TASK INPUT Start Marker

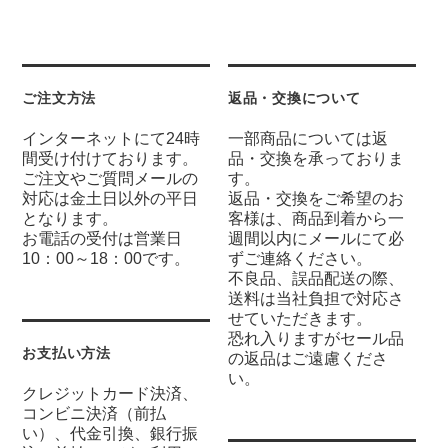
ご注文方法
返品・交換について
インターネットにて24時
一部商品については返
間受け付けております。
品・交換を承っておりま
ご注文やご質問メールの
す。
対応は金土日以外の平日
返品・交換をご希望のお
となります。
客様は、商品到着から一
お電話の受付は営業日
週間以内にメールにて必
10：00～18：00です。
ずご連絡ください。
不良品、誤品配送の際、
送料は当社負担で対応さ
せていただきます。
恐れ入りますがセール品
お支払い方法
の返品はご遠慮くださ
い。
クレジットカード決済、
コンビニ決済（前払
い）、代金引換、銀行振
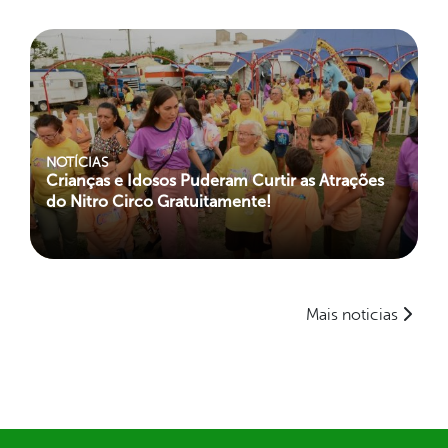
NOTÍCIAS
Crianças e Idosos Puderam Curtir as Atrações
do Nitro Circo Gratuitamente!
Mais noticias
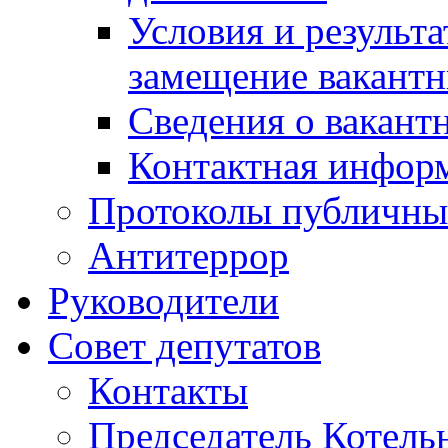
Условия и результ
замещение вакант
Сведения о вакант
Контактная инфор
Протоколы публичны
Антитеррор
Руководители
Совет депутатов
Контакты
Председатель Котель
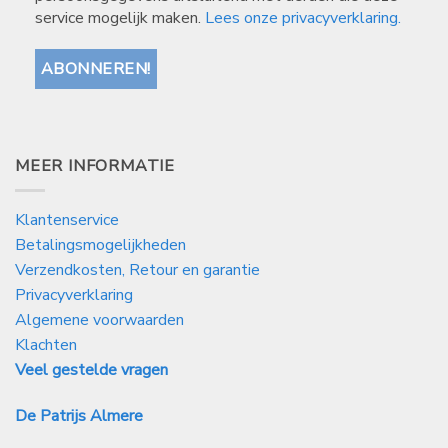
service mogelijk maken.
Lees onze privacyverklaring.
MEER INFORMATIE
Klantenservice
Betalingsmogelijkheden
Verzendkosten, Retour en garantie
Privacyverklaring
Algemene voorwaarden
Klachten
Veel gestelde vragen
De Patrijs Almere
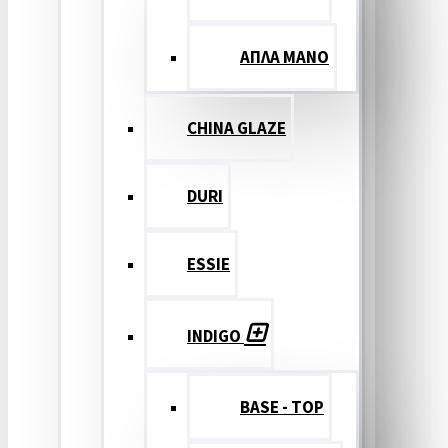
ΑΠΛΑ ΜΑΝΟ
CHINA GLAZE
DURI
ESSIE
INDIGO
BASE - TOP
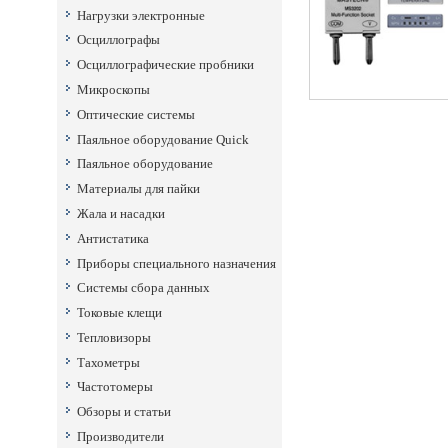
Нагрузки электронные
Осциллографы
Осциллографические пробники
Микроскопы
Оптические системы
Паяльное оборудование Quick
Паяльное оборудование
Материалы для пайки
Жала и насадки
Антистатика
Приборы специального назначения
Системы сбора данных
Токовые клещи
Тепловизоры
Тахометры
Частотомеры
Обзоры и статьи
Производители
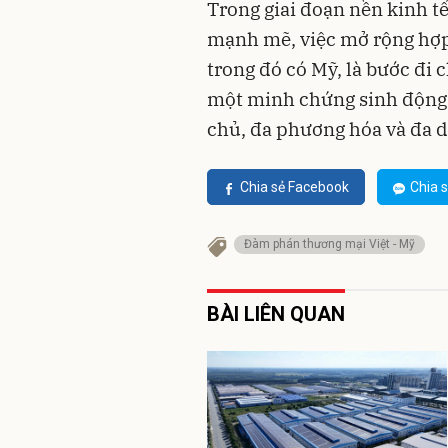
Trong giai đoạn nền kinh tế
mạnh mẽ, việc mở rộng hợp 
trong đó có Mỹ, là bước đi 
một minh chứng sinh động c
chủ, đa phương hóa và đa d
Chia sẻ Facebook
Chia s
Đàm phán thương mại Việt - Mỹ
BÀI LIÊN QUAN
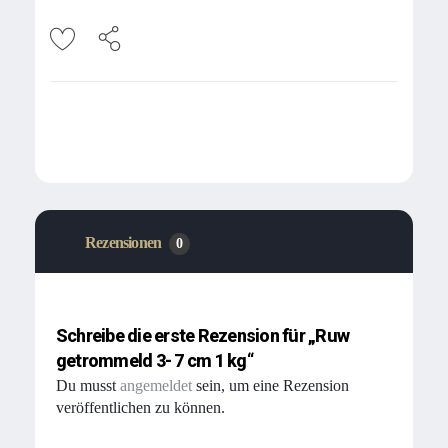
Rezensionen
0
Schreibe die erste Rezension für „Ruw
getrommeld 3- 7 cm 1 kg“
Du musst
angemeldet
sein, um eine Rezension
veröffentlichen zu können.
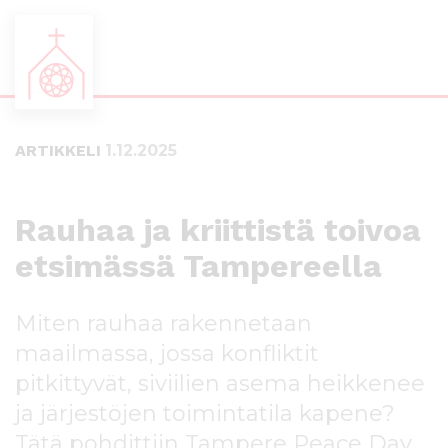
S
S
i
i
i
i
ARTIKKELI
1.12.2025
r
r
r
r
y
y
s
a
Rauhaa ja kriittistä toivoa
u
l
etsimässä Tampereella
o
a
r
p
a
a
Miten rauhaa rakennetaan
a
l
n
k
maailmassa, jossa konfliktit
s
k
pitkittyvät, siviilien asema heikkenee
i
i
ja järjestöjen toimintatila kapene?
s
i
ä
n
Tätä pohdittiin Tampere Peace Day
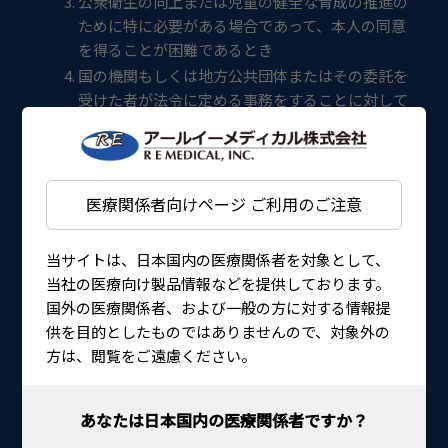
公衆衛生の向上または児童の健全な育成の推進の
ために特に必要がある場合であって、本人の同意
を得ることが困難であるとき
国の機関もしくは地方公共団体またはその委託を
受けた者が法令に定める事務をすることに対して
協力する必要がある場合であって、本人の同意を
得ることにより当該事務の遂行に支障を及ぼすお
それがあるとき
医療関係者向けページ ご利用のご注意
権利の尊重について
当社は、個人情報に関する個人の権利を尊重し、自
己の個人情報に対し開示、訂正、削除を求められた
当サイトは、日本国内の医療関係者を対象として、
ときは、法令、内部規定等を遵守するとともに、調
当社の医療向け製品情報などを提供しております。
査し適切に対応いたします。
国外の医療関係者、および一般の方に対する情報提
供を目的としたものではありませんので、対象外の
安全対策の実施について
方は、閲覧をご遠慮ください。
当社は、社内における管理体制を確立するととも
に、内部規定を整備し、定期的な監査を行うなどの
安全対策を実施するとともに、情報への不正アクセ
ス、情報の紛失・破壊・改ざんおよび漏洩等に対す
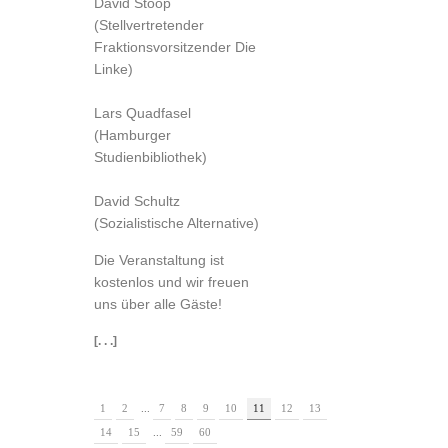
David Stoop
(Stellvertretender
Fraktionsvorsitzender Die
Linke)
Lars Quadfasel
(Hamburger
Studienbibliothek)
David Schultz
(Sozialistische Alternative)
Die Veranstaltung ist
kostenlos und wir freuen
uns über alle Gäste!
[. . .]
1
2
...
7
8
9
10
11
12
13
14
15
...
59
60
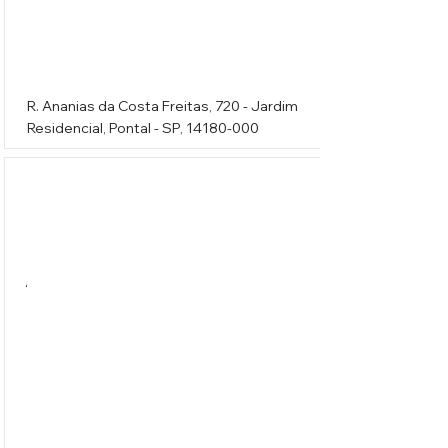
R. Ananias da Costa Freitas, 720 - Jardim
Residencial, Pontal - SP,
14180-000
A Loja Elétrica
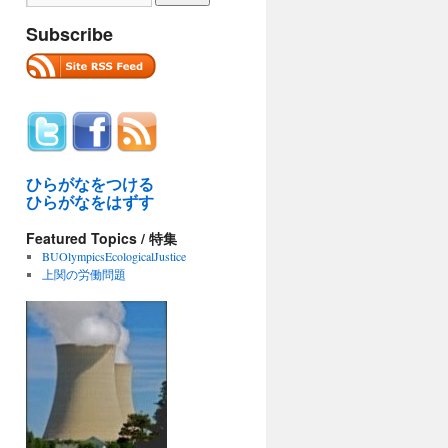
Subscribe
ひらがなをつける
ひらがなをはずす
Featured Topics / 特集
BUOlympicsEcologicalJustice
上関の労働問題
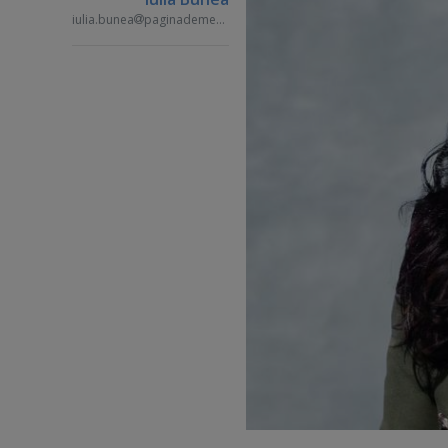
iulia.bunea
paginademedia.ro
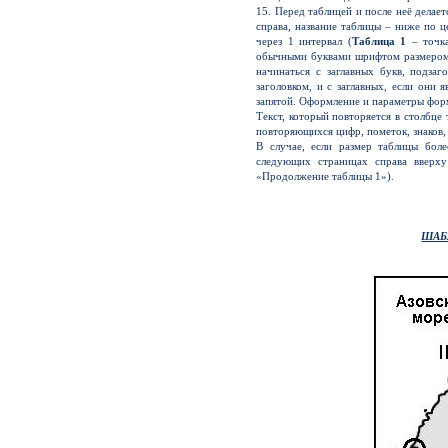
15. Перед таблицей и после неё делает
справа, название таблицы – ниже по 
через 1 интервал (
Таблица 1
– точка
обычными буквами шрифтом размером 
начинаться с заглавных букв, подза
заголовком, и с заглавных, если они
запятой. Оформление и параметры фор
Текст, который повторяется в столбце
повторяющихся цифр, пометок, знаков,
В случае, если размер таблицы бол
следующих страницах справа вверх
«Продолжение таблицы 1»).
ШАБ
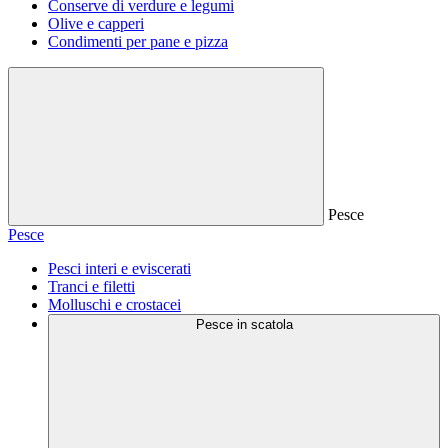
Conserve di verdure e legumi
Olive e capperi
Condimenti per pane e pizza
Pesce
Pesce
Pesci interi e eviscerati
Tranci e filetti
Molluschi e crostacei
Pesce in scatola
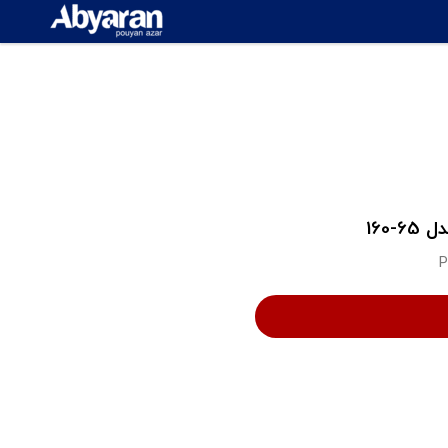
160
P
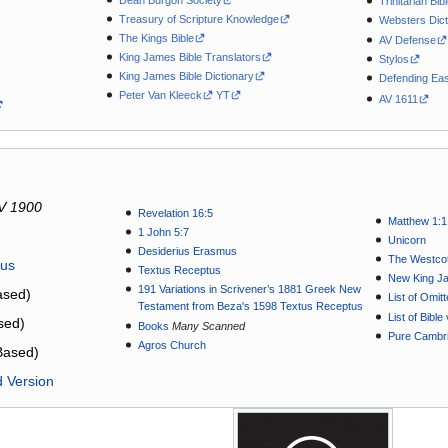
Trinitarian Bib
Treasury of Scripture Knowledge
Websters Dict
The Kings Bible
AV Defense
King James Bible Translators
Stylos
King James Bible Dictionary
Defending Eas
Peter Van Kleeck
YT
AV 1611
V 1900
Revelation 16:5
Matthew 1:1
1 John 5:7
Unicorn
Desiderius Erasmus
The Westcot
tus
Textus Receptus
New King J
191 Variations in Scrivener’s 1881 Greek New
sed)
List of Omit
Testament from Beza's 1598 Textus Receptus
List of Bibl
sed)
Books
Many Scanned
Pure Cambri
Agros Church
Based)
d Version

TASK INPUT End Marker

§ **INSTRUCTIONS TO FOLLOW**: None of the pictures should be reproduced; all other material above must be set down exactly.

§ **EXERCISE SOLUTION**:
ご注文方法
返品・交換について
インターネットにて24時
一部商品については返
間受け付けております。
品・交換を承っておりま
ご注文やご質問メールの
す。
対応は金土日以外の平日
返品・交換をご希望のお
となります。
客様は、商品到着から一
お電話の受付は営業日
週間以内にメールにて必
10：00～18：00です。
ずご連絡ください。
不良品、誤品配送の際、
送料は当社負担で対応さ
せていただきます。
恐れ入りますがセール品
お支払い方法
の返品はご遠慮くださ
い。
クレジットカード決済、
コンビニ決済（前払
い）、代金引換、銀行振
NOTÍCIAS
Crianças e Idosos Puderam Curtir as Atrações
do Nitro Circo Gratuitamente!
Mais noticias
Условия и результ
замещение вакант
Сведения о вакант
Контактная инфор
Протоколы публичны
Антитеррор
Руководители
Совет депутатов
Контакты
Председатель Котель
service mogelijk maken.
Lees onze privacyverklaring.
MEER INFORMATIE
Klantenservice
Betalingsmogelijkheden
Verzendkosten, Retour en garantie
Privacyverklaring
Algemene voorwaarden
Klachten
Veel gestelde vragen
De Patrijs Almere
ΑΠΛΑ ΜΑΝΟ
CHINA GLAZE
DURI
ESSIE
INDIGO
BASE - TOP
Нагрузки электронные
Осциллографы
Осциллографические пробники
Микроскопы
Оптические системы
Паяльное оборудование Quick
Паяльное оборудование
Материалы для пайки
Жала и насадки
Антистатика
Приборы специального назначения
Системы сбора данных
Токовые клещи
Тепловизоры
Тахометры
Частотомеры
Обзоры и статьи
Производители
Trong giai đoạn nền kinh tế
mạnh mẽ, việc mở rộng hợp 
trong đó có Mỹ, là bước đi 
một minh chứng sinh động c
chủ, đa phương hóa và đa d
Chia sẻ Facebook
Chia s
Đàm phán thương mại Việt - Mỹ
BÀI LIÊN QUAN
Rezensionen
0
Schreibe die erste Rezension für „Ruw
getrommeld 3- 7 cm 1 kg“
Du musst
angemeldet
sein, um eine Rezension
veröffentlichen zu können.
S
S
i
i
i
i
ARTIKKELI
1.12.2025
r
r
r
r
y
y
s
a
Rauhaa ja kriittistä toivoa
u
l
etsimässä Tampereella
o
a
r
p
a
a
Miten rauhaa rakennetaan
a
l
n
k
maailmassa, jossa konfliktit
s
k
pitkittyvät, siviilien asema heikkenee
i
i
ja järjestöjen toimintatila kapene?
s
i
ä
n
Tätä pohdittiin Tampere Peace Day
公衆衛生の向上または児童の健全な育成の推進の
ために特に必要がある場合であって、本人の同意
を得ることが困難であるとき
国の機関もしくは地方公共団体またはその委託を
受けた者が法令に定める事務をすることに対して
協力する必要がある場合であって、本人の同意を
得ることにより当該事務の遂行に支障を及ぼすお
それがあるとき
医療関係者向けページ ご利用のご注意
権利の尊重について
当社は、個人情報に関する個人の権利を尊重し、自
己の個人情報に対し開示、訂正、削除を求められた
当サイトは、日本国内の医療関係者を対象として、
ときは、法令、内部規定等を遵守するとともに、調
当社の医療向け製品情報などを提供しております。
査し適切に対応いたします。
国外の医療関係者、および一般の方に対する情報提
供を目的としたものではありませんので、対象外の
安全対策の実施について
方は、閲覧をご遠慮ください。
当社は、社内における管理体制を確立するととも
に、内部規定を整備し、定期的な監査を行うなどの
安全対策を実施するとともに、情報への不正アクセ
ス、情報の紛失・破壊・改ざんおよび漏洩等に対す
David Stoop
(Stellvertretender
Fraktionsvorsitzender Die
Linke)
Lars Quadfasel
(Hamburger
Studienbibliothek)
David Schultz
(Sozialistische Alternative)
Die Veranstaltung ist
kostenlos und wir freuen
uns über alle Gäste!
[. . .]
1
2
...
7
8
9
10
11
12
13
14
15
...
59
60
R. Ananias da Costa Freitas, 720 - Jardim
Residencial, Pontal - SP,
14180-000
A Loja Elétrica
Subscribe
ひらがなをつける
ひらがなをはずす
Featured Topics / 特集
BUOlympicsEcologicalJustice
上関の労働問題
iulia.bunea
paginademedia.ro
15. Перед таблицей и после неё делает
справа, название таблицы – ниже по 
через 1 интервал (
Таблица 1
– точка
обычными буквами шрифтом размером 
начинаться с заглавных букв, подза
заголовком, и с заглавных, если они
запятой. Оформление и параметры фор
Текст, который повторяется в столбце
повторяющихся цифр, пометок, знаков,
В случае, если размер таблицы бол
следующих страницах справа вверх
«Продолжение таблицы 1»).
ШАБ
Conserve di verdure e legumi
Olive e capperi
Condimenti per pane e pizza
Pesce
Pesce
Pesci interi e eviscerati
Tranci e filetti
Molluschi e crostacei
Pesce in scatola
160
P
Trinitarian Bib
Treasury of Scripture Knowledge
Websters Dict
The Kings Bible
AV Defense
King James Bible Translators
Stylos
King James Bible Dictionary
Defending Eas
Peter Van Kleeck
YT
AV 1611
V 1900
Revelation 16:5
Matthew 1:1
1 John 5:7
Unicorn
Desiderius Erasmus
The Westcot
tus
Textus Receptus
New King J
191 Variations in Scrivener’s 1881 Greek New
sed)
List of Omit
Testament from Beza's 1598 Textus Receptus
List of Bibl
sed)
Books
Many Scanned
Pure Cambri
Agros Church
Based)
d Version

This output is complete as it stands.